*** Dataset records ***

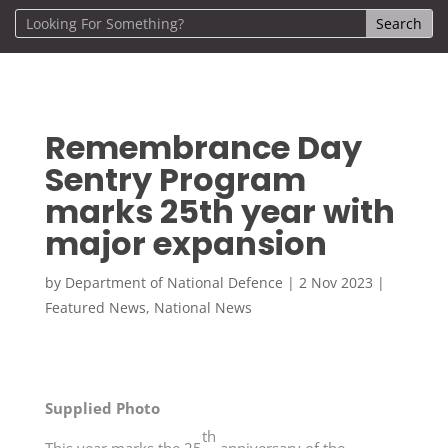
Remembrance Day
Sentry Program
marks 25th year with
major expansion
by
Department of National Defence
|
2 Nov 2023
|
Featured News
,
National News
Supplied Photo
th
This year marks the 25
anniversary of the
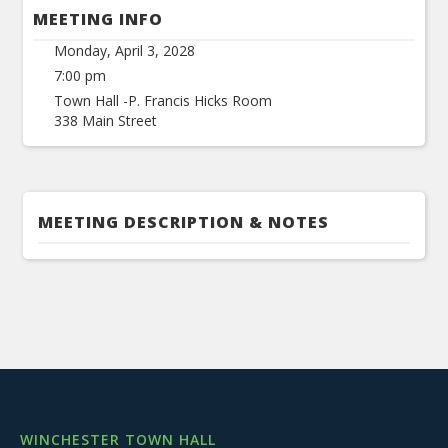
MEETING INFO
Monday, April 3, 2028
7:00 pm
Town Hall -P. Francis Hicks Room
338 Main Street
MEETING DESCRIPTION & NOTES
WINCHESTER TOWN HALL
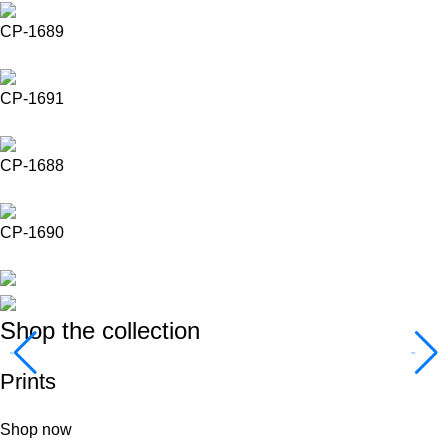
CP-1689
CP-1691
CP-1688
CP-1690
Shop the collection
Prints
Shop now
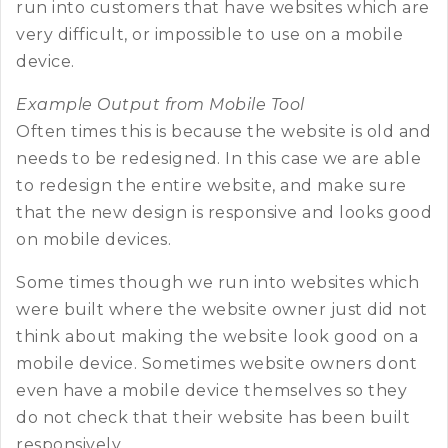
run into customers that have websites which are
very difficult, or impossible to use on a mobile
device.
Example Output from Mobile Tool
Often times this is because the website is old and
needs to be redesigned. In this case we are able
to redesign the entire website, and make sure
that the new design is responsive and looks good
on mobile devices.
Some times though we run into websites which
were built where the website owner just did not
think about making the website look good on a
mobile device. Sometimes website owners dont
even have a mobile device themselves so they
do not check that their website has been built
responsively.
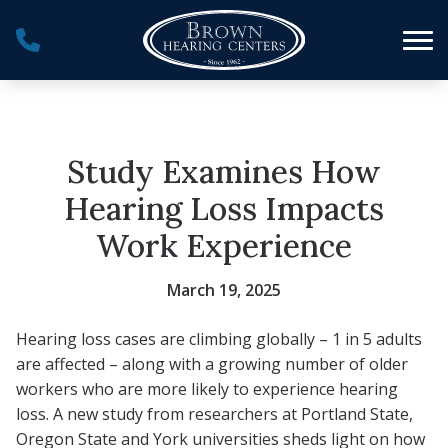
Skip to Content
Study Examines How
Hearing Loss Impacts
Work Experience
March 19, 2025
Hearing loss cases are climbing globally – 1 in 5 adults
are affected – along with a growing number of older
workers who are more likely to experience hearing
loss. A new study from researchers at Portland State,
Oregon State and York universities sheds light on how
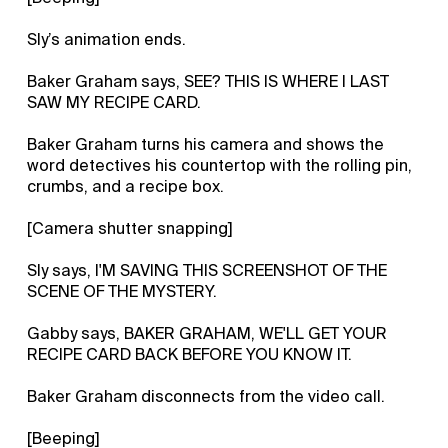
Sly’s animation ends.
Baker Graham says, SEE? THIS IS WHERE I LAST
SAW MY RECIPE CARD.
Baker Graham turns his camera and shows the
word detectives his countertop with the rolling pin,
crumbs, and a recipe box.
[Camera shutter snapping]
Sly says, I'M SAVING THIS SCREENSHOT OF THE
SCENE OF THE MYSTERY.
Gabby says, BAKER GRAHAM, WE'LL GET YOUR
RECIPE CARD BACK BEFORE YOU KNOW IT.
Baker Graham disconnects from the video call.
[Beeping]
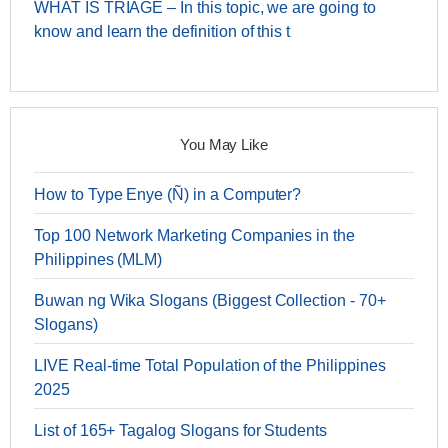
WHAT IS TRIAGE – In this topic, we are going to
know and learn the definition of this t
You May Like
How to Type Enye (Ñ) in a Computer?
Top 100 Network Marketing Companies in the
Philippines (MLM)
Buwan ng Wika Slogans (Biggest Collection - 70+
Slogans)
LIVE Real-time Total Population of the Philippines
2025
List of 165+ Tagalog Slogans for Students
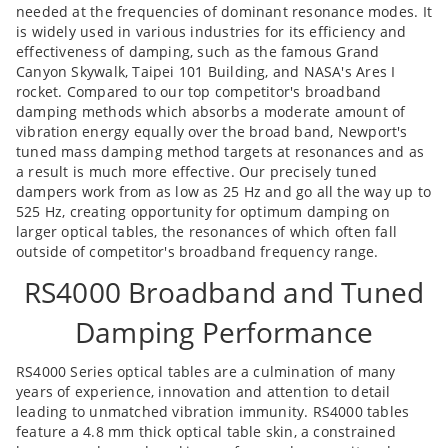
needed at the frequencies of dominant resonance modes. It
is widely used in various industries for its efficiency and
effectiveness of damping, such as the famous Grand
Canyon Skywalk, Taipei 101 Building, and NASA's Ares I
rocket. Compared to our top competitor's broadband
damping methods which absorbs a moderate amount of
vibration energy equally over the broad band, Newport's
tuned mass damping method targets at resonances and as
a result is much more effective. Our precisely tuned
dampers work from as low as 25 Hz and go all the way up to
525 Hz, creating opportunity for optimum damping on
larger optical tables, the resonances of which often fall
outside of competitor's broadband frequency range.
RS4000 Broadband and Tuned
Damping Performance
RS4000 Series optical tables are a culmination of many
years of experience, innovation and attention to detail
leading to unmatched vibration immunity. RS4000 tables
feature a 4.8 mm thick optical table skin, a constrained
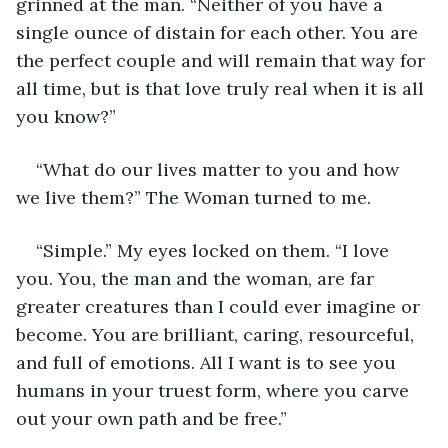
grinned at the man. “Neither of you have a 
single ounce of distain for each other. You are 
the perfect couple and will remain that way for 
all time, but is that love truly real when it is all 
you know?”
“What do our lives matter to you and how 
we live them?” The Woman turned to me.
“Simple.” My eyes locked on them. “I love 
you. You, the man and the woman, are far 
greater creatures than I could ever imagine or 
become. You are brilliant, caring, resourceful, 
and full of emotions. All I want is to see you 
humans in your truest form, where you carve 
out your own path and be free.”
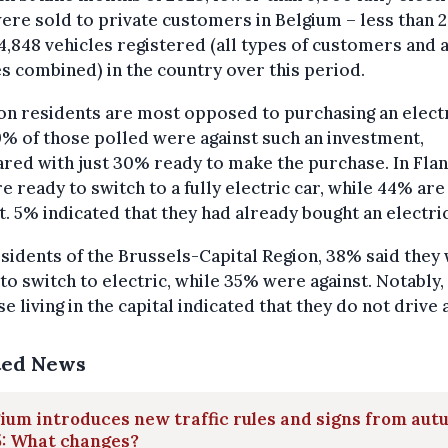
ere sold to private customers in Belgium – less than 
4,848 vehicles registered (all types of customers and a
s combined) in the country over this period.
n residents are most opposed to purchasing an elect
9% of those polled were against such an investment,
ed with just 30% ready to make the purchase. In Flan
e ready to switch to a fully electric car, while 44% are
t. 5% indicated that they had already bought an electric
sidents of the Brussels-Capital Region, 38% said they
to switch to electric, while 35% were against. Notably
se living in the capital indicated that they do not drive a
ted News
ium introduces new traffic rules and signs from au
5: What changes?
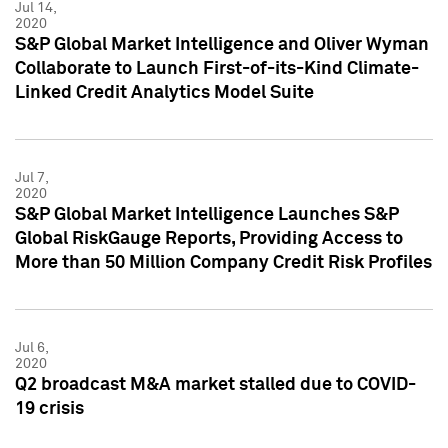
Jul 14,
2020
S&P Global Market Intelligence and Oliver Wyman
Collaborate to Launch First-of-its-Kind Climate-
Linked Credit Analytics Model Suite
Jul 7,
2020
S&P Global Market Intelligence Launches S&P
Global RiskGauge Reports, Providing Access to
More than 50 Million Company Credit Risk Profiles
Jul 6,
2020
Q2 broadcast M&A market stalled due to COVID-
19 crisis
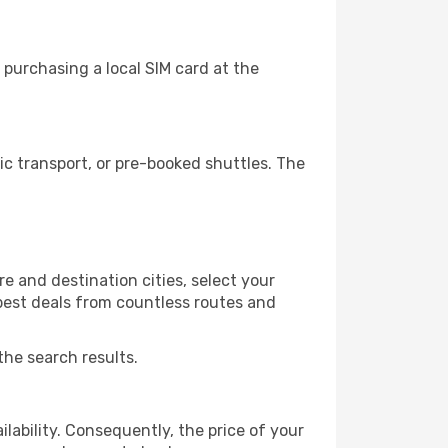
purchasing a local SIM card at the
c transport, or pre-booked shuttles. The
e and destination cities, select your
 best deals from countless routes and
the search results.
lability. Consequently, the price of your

*** End of Dataset records ***

▶ [Brief] Without the pictures, copy the entries from their first line through the line containing "Study Examines How", and only those lines.

▶ [Answer]
Remembrance Day
Sentry Program
marks 25th year with
major expansion
by
Department of National Defence
|
2 Nov 2023
|
Featured News
,
National News
Supplied Photo
th
This year marks the 25
anniversary of the
MEETING INFO
Monday, April 3, 2028
7:00 pm
Town Hall -P. Francis Hicks Room
338 Main Street
MEETING DESCRIPTION & NOTES
WINCHESTER TOWN HALL
CP-1689
CP-1691
CP-1688
CP-1690
Shop the collection
Prints
Shop now
run into customers that have websites which are
very difficult, or impossible to use on a mobile
device.
Example Output from Mobile Tool
Often times this is because the website is old and
needs to be redesigned. In this case we are able
to redesign the entire website, and make sure
that the new design is responsive and looks good
on mobile devices.
Some times though we run into websites which
were built where the website owner just did not
think about making the website look good on a
mobile device. Sometimes website owners dont
even have a mobile device themselves so they
do not check that their website has been built
responsively.
Skip to Content
Study Examines How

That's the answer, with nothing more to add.